Neville bit his lip, looking away.
"I found out by accident," Harry said apologetically, "but I never told anyone. If you'd wanted us to know, you'd've told us."
"I don't like to talk about it because I don't want to think about it," Neville told him.
"I know what you mean," Harry replied, thinking of Sirius again.
"I saw her do it, you know," said Neville.
Harry was confused. "Do what?"
"When she and the others - when they tortured my mum and dad." His voice wavered slightly, and Harry wondered if he had ever said the words out loud before.
"You were there?" he whispered, shocked. "You remember it? But - you must've been dead young at the time."
Neville shrugged. "I don't really remember. The Ministry convinced Gran to have me Obliviated because I couldn't sleep and I wouldn't eat and I was afraid of everything.

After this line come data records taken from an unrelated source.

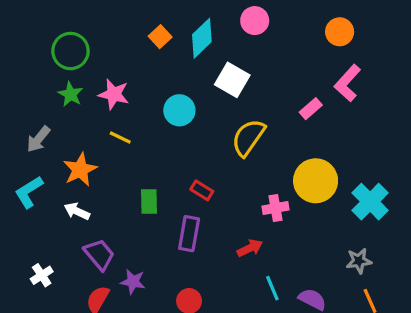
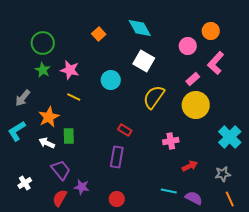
pink circle: (255, 21) -> (188, 46), moved
cyan diamond: (202, 38) -> (140, 28), moved, turned -75
yellow circle: (316, 181) -> (196, 105), moved
green rectangle: (149, 202) -> (69, 136), moved
red arrow: (250, 248) -> (190, 166), moved
cyan line: (272, 288) -> (169, 191), turned -56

But it didn't work very well, because I was too young. Maybe that's why my memory is so bad." There was the ghost of a joke in his voice.
"Oh." Harry did not know what else to say.

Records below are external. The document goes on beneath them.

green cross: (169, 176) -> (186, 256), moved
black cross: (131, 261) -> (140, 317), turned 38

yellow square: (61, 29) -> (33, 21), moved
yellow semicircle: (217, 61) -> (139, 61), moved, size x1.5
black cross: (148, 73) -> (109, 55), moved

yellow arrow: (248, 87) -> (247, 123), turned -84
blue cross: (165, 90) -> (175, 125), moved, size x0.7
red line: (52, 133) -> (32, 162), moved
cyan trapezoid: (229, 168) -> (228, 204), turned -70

"I dream about it, though," he went on. "When I wake up, I can't remember anything, except the screaming."
Neville shivered, and Harry leaned closer to him, as if the nearness of a friend might offer the other boy some comfort.

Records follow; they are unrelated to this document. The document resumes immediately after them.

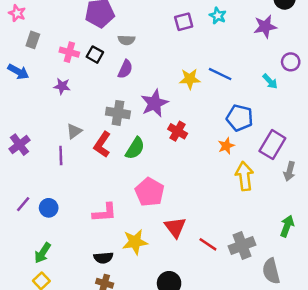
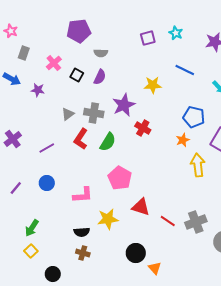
pink cross: (69, 52) -> (54, 63), turned 35
black square: (95, 55) -> (77, 75), moved
blue line: (220, 74) -> (185, 70), moved
purple star: (62, 86) -> (38, 90), moved
gray triangle: (74, 131) -> (68, 114), moved
purple line: (61, 156) -> (47, 148), turned 63
blue circle: (49, 208) -> (47, 183), moved
red triangle: (175, 227) -> (141, 207), turned -36

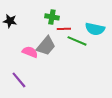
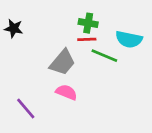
green cross: (52, 17) -> (88, 23), moved
pink semicircle: (30, 52) -> (66, 92), moved

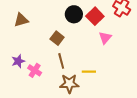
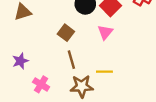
pink triangle: (105, 38) -> (105, 32), moved
pink cross: (35, 70) -> (41, 84), moved

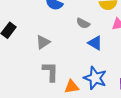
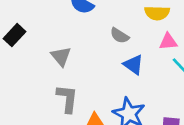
gray triangle: (43, 42) -> (61, 56), turned -42

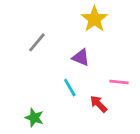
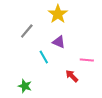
yellow star: (94, 19) -> (58, 14), moved
cyan line: (70, 88) -> (44, 57), moved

"I know what you mean," Harry confessed. "In third year, with the Dementors, that's what I heard every time they got close - my mum screaming. She was pleading with Voldemort not to - not to kill me." He swallowed.
"Oh. I didn't know."
"But it must've been just as bad for you," pressed Harry. "I mean, the Dementors must've made you remember -"
"They did," Neville admitted. "But maybe I'm just too used to the dreams. It wasn't such a shock for me. And my parents aren't dead."
"No," said Harry. "But is it really any better, how they are? I wouldn't think so."
Neville bowed his head, fists bunched in the bedspread. For a split second, Harry worried that he had gone too far.
"I'm sorry. I didn't mean -" His fingers touched the other boy's knuckles in apology.
"It's better. And it's worse," said Neville reluctantly. "I get to see them and talk to them and - and hug them and stuff. But they don't know me or Gran or even each other. My own mum doesn't know who I am!" he burst out.
Nearby, Dean snorted in his sleep and turned over, making them jump, and reminding them both of the need for quiet.
"She would've been proud of you. Your mum," Harry whispered, squeezing Neville's clenched hand. "Your dad, too. You went to the Ministry knowing Voldemort might be there, and you fought really well. You never seemed afraid."
"I was, though," Neville admitted, glancing up shyly to meet Harry's eyes. "More than I've ever been of anything. It just didn't seem like it would've helped if I'd said so."
"That doesn't matter," said Harry. "It was still really brave. You might be one of the bravest people I've ever met. You're a true Gryffindor, Neville. Don't let anyone ever tell you you're not."
Neville blushed, but looked absurdly pleased by the compliment. "Thanks. I'm not that brave, though."
Harry smiled for the first time in days. "I think you're brave enough to do anything you want to do. I'm glad to know you've got my back."
An odd look came over Neville's face, as if he were making his mind up to something. "Harry, I - what if - I mean -"
He shook his head, then leaned forwards slowly, eyes filled with determination. Harry blinked in surprise, but did not pull away as soft lips connected with his own. It was different from the kiss he had shared with Cho - drier, for one thing, and far more brief - but Harry felt the shock of it from the soles of his feet to the top of his head.
It was Neville who broke the kiss, looking slightly embarrassed, but serene. "I guess you were right. I was brave enough."
"I-I guess so," said Harry, stunned.
"I'll never let you down, Harry," Neville said softly. "I'm glad we talked. But I think maybe we should both try to get some more sleep now."
Harry walked back to his bed and pulled the covers over himself, unsure what had just happened, or what it meant, but feeling comforted all the same.